### ABOUT THIS TASK
Restate word for word the lines of the material below, from the line with "position over immediate" to the line with "Oakland Mayor Libby Schaaf, who", both lines included, and no others.

______________________________

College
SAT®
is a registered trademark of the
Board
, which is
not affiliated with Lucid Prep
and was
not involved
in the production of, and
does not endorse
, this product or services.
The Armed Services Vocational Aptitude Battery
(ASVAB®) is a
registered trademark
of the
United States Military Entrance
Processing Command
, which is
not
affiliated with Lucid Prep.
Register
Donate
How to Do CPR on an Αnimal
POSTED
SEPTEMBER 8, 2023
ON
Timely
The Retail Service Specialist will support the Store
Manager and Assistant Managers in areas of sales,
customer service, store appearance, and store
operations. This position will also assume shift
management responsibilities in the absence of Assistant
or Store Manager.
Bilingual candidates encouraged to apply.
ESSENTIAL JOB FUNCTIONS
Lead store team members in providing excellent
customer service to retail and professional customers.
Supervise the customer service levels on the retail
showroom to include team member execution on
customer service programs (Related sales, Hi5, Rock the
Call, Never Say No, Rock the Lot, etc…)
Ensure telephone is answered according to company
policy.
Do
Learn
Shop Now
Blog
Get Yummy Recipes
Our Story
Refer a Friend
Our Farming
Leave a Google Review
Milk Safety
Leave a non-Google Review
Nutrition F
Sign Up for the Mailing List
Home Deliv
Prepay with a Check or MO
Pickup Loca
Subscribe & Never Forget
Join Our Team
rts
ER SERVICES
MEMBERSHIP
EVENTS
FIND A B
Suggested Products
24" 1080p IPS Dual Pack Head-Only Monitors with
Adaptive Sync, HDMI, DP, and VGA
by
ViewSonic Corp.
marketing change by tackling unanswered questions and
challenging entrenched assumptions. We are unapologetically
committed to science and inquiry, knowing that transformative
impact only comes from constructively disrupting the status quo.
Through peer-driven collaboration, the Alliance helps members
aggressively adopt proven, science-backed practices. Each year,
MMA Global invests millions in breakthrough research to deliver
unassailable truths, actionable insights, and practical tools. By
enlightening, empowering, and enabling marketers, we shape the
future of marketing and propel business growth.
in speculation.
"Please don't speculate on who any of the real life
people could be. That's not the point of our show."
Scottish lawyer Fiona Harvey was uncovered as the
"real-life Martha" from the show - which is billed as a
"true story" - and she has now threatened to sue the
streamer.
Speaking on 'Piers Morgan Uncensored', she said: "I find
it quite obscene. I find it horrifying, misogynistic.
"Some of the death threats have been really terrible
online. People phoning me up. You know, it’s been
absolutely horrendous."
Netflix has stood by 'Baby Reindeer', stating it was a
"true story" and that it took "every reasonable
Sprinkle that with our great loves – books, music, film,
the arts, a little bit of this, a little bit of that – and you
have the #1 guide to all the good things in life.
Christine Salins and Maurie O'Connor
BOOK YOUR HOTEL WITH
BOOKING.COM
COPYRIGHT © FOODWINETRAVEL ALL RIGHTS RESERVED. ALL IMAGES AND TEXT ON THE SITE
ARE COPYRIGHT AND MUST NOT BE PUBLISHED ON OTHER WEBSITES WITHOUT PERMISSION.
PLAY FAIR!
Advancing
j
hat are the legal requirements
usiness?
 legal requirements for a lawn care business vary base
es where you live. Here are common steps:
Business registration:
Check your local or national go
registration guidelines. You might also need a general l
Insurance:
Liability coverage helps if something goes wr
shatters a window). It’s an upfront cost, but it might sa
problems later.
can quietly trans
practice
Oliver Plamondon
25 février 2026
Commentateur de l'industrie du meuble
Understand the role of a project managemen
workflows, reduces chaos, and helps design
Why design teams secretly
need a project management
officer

______________________________

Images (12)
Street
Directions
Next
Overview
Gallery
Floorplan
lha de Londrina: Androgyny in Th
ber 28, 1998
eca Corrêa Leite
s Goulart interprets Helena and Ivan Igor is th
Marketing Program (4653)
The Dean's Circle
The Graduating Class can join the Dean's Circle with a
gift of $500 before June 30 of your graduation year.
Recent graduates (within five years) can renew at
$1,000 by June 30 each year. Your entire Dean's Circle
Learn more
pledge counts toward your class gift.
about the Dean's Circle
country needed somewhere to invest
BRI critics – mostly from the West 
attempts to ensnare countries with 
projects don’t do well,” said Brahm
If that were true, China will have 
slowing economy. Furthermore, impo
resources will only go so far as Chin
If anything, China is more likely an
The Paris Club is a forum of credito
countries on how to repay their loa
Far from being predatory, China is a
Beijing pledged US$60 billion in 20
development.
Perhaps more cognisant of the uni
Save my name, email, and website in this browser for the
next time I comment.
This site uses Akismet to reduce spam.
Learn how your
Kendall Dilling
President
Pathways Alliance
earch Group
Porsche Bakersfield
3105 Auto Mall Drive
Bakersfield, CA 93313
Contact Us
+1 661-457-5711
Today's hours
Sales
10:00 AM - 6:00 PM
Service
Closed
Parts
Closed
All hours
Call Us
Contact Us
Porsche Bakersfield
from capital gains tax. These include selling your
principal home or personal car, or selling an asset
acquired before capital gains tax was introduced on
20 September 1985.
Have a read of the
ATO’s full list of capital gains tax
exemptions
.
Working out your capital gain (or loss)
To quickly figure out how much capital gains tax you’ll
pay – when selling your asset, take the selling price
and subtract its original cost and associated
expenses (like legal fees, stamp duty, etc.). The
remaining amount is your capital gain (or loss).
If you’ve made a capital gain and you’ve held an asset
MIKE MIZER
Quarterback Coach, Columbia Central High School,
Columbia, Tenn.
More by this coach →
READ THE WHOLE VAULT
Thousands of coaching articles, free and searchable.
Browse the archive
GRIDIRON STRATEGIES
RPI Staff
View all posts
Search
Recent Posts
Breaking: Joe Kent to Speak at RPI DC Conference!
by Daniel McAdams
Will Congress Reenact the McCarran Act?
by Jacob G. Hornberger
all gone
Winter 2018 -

______________________________

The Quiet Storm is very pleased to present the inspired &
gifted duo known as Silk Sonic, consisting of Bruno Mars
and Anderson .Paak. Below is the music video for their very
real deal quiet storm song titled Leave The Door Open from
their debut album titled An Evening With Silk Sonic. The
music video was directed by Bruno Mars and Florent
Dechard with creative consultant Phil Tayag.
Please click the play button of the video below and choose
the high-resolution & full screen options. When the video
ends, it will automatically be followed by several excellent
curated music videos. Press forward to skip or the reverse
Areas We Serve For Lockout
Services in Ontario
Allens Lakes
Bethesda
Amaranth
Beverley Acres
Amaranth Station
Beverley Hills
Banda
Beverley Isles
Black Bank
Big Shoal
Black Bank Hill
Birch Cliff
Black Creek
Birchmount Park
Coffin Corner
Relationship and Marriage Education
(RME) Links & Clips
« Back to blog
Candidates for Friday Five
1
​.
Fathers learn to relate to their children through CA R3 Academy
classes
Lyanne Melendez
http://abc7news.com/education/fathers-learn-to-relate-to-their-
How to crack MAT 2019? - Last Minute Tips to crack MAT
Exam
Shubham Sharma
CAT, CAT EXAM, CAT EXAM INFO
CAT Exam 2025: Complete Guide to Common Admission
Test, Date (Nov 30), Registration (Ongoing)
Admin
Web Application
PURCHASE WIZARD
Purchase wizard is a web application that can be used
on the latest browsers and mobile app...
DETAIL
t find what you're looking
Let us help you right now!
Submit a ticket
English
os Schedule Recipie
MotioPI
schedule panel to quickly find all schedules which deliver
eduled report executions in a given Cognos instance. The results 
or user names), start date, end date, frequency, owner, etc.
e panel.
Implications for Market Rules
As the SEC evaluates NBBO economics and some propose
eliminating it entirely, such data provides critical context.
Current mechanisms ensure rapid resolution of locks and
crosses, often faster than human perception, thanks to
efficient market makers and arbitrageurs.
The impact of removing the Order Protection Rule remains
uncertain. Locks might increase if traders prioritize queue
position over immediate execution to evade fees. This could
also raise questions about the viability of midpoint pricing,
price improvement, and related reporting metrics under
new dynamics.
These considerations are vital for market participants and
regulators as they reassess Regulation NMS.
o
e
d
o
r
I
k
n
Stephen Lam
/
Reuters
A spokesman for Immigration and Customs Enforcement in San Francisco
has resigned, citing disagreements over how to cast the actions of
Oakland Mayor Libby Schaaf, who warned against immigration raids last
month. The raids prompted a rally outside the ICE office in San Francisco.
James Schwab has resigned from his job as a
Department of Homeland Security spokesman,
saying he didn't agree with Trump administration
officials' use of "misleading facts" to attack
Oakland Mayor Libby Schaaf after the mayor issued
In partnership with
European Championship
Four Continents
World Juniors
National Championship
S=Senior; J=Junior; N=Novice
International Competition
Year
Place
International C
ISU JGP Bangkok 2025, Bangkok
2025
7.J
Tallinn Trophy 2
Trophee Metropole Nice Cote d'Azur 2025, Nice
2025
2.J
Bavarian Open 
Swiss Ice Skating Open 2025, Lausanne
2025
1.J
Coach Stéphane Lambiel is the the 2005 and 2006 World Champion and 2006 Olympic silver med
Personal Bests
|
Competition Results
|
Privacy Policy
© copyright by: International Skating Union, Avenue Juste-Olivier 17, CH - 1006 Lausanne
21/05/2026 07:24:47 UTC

______________________________

### RESULT FOR THIS TASK
position over immediate execution to evade fees. This could
also raise questions about the viability of midpoint pricing,
price improvement, and related reporting metrics under
new dynamics.
These considerations are vital for market participants and
regulators as they reassess Regulation NMS.
o
e
d
o
r
I
k
n
Stephen Lam
/
Reuters
A spokesman for Immigration and Customs Enforcement in San Francisco
has resigned, citing disagreements over how to cast the actions of
Oakland Mayor Libby Schaaf, who warned against immigration raids last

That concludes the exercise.